Data for processing:
------------------------------------
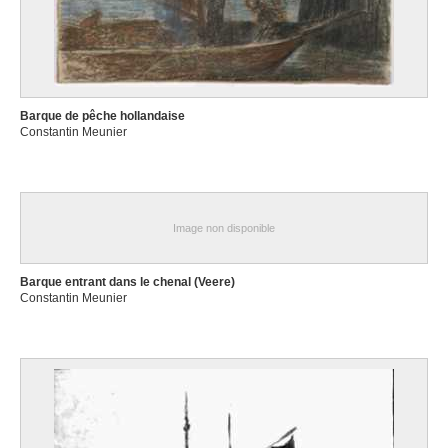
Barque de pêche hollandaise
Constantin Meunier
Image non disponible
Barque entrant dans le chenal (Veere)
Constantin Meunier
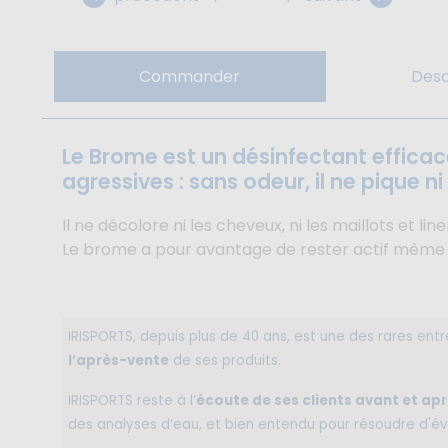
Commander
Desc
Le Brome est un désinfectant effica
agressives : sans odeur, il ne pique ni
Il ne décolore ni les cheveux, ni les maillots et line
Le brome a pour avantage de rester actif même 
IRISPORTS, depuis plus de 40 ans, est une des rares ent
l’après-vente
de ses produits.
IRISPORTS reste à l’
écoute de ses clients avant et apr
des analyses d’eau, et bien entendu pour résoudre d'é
------------------------------------
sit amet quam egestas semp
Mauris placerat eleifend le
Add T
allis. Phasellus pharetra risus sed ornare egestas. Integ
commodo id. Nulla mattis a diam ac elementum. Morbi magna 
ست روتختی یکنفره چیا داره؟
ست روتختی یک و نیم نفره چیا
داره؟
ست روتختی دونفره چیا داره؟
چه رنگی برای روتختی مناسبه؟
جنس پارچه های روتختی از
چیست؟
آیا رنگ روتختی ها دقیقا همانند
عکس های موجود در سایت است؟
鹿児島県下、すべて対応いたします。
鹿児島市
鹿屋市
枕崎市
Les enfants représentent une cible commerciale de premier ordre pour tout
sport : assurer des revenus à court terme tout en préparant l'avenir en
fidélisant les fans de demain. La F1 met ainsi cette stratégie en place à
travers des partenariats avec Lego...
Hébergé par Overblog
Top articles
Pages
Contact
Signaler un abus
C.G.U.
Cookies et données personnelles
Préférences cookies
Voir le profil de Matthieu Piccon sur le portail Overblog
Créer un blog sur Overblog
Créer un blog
------------------------------------
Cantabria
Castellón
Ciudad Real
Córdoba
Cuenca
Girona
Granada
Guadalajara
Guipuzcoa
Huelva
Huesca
------------------------------------
Required action:
Where the listing above reaches the line that contains "Le Brome est un désinfectant effica", start retyping, and finish with the line that contains "des analyses d’eau, et"; reproduce those lines exactly and no others.

Completed exercise:
Le Brome est un désinfectant effica
agressives : sans odeur, il ne pique ni
Il ne décolore ni les cheveux, ni les maillots et line
Le brome a pour avantage de rester actif même 
IRISPORTS, depuis plus de 40 ans, est une des rares ent
l’après-vente
de ses produits.
IRISPORTS reste à l’
écoute de ses clients avant et apr
des analyses d’eau, et bien entendu pour résoudre d'é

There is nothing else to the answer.